If the wild-type alleles of a major locus are replaced by mutations, or
major external disturbances intervene, Make may go out of range and
underlying variation is exposed.
Since canalization promotes the accumulation and preservation of a large
store of hidden genetic variation, which could be exposed and rapidly
exploited by natural selection in case of sufficiently drastic
environmental changes, RENDEL 1967 (pp. 148–157) considered that it
must have important effects on the mode and rate of evolution. In fact,
he argued that in the course of evolution long phases of phenotypic
stasis, during which canalization systems are redirected and refined,
should alternate with rapid shifts when the phenotype migrates to a new
adaptive peak, a view that anticipates the more recent theory of
punctuated equilibria (ELDREDGE 1971 ; ELDREDGE and GOULD 1972 ).

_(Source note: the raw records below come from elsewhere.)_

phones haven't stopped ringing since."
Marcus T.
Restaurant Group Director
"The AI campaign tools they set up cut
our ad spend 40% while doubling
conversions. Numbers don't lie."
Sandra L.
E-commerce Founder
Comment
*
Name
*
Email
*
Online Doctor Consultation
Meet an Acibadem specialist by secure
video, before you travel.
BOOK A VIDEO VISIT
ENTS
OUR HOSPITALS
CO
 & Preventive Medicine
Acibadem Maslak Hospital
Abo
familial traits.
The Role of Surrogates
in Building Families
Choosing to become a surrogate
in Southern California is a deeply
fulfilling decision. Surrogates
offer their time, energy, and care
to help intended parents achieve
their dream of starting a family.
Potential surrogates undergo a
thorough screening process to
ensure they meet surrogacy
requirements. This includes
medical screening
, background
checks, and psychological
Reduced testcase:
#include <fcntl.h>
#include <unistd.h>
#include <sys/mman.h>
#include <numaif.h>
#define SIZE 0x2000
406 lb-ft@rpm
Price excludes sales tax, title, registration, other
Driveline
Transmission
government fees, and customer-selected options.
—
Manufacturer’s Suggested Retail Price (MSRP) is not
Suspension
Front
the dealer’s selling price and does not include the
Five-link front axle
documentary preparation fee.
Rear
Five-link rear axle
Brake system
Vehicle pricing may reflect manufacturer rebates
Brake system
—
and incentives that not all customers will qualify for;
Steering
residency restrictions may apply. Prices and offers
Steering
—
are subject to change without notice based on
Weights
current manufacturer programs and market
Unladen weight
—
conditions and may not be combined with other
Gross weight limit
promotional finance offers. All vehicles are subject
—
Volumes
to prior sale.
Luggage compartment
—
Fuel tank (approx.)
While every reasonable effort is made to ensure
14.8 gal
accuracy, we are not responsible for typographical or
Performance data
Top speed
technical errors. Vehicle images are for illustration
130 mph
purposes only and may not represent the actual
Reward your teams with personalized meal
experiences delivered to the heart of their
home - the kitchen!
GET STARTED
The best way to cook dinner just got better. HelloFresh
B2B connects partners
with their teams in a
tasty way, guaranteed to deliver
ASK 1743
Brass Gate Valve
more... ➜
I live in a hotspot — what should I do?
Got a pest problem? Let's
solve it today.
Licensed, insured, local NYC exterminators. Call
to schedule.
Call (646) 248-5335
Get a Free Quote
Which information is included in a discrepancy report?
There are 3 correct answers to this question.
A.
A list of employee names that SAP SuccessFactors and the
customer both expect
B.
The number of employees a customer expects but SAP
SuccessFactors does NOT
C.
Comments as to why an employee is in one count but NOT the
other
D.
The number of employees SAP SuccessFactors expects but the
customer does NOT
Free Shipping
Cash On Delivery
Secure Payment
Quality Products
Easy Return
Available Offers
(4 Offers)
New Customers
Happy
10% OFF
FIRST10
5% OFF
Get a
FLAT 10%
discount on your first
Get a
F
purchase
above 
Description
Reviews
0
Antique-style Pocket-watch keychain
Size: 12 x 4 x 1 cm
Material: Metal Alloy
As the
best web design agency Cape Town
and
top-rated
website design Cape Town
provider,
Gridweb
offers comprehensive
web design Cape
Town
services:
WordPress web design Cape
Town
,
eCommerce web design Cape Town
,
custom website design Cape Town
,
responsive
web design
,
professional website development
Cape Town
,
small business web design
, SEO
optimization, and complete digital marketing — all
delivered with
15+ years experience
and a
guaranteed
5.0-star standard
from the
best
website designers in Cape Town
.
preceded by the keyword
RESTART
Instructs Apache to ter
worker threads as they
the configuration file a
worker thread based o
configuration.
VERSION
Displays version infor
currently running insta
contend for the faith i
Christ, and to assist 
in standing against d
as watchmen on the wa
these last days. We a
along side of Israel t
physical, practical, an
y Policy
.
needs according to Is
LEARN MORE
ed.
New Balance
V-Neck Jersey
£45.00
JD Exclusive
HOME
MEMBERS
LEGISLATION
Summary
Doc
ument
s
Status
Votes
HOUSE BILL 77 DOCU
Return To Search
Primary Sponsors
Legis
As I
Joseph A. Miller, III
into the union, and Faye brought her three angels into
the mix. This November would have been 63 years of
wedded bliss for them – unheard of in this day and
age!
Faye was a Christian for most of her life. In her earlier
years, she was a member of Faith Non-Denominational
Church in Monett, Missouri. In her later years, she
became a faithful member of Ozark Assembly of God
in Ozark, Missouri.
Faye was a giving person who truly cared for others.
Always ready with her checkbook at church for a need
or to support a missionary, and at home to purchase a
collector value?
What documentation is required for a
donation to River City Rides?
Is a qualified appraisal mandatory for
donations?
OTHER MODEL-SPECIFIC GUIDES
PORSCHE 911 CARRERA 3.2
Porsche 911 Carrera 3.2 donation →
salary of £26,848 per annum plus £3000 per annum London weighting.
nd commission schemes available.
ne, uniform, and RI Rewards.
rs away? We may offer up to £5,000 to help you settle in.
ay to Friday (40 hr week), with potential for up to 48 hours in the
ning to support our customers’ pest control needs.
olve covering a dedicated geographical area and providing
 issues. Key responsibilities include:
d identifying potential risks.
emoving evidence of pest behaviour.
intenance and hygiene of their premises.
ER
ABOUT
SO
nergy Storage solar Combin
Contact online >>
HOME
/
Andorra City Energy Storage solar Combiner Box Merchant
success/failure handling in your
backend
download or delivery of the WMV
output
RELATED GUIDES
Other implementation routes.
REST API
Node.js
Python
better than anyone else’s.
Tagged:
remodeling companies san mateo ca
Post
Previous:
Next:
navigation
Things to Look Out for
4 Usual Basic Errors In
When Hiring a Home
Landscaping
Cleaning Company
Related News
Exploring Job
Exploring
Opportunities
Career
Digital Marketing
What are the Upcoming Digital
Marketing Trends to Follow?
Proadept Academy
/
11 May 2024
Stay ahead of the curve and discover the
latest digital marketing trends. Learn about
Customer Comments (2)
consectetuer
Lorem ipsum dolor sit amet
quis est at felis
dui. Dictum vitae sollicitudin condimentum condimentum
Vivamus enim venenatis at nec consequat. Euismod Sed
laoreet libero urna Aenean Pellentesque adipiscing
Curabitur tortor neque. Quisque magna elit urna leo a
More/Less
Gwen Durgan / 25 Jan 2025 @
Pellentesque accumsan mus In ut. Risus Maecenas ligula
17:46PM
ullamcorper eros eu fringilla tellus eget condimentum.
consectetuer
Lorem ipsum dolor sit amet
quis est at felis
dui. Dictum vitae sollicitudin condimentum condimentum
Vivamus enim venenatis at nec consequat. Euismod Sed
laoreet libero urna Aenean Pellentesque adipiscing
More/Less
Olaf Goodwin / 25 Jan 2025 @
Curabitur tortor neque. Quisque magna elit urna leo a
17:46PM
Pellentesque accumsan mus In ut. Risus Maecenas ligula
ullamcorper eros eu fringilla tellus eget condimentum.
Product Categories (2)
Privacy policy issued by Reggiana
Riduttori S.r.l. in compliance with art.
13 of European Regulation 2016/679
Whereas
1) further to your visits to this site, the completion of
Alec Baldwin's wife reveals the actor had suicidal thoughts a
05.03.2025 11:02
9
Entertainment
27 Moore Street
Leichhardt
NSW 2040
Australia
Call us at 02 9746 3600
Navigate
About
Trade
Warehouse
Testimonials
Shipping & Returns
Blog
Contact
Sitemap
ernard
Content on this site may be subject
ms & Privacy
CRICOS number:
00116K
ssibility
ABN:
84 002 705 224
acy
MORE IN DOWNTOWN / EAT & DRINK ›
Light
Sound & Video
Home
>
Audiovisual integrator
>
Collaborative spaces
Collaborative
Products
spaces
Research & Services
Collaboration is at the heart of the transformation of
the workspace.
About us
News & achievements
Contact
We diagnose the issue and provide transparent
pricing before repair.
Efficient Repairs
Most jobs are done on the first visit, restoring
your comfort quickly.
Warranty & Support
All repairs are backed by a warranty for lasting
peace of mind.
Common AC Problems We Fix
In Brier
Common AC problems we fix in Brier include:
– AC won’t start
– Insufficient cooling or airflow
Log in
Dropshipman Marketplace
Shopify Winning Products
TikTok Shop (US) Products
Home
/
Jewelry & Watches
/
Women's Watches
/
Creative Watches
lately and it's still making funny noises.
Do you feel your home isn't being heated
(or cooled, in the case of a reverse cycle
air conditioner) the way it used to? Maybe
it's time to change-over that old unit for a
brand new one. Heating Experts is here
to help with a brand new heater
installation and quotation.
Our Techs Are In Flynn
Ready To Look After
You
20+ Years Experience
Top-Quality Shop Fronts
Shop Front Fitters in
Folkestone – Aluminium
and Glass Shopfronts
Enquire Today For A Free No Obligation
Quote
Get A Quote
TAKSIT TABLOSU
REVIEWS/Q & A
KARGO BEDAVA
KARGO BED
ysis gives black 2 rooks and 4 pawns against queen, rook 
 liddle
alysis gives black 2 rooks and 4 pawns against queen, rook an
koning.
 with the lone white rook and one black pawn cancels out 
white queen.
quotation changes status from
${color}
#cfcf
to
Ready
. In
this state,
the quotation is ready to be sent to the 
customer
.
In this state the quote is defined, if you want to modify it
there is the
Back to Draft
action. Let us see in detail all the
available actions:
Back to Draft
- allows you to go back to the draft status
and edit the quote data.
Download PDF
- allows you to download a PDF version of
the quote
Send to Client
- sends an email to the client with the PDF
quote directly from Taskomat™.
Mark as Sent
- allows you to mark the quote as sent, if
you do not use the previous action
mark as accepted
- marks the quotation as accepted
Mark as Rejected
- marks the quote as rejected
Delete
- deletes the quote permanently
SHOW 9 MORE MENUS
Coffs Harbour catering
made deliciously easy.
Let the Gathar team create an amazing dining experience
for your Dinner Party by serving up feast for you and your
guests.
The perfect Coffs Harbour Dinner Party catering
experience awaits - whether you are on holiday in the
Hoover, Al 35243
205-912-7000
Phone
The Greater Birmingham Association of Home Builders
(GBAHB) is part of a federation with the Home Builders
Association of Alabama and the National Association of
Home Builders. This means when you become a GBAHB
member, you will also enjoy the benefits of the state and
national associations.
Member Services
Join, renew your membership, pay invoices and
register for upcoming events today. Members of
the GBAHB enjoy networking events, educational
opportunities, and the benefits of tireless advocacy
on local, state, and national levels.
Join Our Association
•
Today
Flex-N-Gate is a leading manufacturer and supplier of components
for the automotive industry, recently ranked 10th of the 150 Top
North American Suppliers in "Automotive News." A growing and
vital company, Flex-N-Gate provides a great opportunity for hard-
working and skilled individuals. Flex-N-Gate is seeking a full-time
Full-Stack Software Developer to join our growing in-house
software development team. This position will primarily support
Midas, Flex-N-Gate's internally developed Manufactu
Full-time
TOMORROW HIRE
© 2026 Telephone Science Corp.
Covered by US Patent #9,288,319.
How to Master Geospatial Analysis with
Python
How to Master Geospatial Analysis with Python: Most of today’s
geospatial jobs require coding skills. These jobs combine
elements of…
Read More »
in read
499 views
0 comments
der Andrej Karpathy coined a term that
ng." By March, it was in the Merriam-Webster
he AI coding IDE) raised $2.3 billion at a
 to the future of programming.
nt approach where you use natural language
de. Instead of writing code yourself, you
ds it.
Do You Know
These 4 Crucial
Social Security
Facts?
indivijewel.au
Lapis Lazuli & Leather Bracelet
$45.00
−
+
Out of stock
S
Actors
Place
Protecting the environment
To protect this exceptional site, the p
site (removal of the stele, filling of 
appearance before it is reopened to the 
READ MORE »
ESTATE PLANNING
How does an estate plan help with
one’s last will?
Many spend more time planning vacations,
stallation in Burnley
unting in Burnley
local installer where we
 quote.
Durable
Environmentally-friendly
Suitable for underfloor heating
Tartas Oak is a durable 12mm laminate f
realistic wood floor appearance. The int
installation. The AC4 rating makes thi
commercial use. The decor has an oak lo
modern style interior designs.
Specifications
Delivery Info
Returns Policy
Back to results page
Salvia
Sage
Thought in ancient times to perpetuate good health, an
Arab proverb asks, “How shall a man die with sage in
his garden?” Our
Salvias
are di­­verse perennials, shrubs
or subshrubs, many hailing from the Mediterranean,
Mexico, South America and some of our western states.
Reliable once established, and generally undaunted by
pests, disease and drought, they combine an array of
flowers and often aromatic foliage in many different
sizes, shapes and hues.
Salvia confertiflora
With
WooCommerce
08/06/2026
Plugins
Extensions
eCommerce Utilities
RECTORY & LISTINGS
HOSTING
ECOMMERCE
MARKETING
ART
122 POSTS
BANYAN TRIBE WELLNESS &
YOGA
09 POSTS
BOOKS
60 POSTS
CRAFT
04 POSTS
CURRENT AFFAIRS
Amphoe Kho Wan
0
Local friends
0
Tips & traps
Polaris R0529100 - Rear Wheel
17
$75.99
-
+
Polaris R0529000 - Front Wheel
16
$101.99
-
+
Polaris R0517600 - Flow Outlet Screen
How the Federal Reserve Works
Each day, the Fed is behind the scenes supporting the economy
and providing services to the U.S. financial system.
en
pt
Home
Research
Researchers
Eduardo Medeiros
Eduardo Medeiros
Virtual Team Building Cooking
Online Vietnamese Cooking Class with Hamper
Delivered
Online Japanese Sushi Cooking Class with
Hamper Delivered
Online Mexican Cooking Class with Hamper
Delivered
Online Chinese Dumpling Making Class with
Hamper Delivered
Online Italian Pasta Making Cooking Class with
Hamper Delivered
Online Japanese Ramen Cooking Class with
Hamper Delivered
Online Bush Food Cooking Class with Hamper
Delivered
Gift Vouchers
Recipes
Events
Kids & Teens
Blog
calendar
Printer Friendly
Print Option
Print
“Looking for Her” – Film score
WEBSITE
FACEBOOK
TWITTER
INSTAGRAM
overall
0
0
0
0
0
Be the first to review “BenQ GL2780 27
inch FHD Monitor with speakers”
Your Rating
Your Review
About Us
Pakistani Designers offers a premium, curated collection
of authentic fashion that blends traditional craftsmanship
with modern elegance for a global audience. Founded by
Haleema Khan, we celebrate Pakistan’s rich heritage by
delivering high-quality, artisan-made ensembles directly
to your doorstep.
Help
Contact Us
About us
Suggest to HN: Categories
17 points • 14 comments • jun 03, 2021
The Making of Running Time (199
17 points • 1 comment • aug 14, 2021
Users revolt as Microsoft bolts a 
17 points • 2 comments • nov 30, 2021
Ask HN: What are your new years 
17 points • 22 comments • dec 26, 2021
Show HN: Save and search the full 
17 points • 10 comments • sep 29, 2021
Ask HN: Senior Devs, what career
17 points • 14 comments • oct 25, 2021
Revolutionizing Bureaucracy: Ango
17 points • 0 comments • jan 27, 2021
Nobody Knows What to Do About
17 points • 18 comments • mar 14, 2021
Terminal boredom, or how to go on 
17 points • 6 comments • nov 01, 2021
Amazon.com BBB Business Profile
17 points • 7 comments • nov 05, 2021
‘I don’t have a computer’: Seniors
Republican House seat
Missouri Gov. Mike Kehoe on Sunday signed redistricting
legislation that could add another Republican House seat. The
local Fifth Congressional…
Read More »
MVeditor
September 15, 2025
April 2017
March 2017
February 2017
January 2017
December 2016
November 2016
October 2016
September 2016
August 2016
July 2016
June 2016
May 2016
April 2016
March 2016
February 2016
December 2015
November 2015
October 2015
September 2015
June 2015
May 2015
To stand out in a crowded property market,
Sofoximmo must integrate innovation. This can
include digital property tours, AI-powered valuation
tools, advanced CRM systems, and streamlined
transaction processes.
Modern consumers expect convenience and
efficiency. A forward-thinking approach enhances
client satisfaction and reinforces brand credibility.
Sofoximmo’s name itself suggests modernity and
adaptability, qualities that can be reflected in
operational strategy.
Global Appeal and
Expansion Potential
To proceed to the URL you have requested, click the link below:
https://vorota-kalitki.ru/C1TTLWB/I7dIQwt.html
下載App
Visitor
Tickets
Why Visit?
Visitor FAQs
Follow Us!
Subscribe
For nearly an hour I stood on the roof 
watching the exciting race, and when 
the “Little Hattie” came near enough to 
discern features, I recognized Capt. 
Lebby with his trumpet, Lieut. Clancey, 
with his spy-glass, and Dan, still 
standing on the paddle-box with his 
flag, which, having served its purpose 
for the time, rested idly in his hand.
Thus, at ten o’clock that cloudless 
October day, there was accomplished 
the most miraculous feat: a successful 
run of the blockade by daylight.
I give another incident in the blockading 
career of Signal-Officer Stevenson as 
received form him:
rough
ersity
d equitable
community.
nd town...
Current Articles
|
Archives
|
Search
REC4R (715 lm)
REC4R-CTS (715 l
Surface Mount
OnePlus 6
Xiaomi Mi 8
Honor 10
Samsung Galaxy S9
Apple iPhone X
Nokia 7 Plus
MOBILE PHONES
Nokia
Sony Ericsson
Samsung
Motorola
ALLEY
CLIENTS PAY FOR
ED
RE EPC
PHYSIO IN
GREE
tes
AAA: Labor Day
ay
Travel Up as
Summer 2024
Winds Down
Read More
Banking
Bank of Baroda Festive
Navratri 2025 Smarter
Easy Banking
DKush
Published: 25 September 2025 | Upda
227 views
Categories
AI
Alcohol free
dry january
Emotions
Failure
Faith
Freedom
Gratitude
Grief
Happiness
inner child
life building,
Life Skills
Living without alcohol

Basically the same mode of evolution was predicted by SCHMALHAUSEN 1949
in his theory of stabilizing selection, which introduced genetic
concepts closely related to canalization, and by WADDINGTON 1957 ,
WADDINGTON 1961 who, in particular, maintained that genetic assimilation
plays an important evolutionary role by generating substantial
phenotypic innovations and accelerating adaptation to foreign
environments. In fact, according to his view, as soon as a population
faces a sudden but lasting alteration of the environment, or colonizes
an unfamiliar habitat, a number of phenotypic changes are likely to
emerge, directly induced by stressful external conditions. Some of these
changes, being more suitable to the present environment than the current
wild type, will help the population to survive through the critical
situation and at the same time will provide natural selection with
genetic variation that the process of assimilation can rapidly use to
stabilize and improve the new adaptation.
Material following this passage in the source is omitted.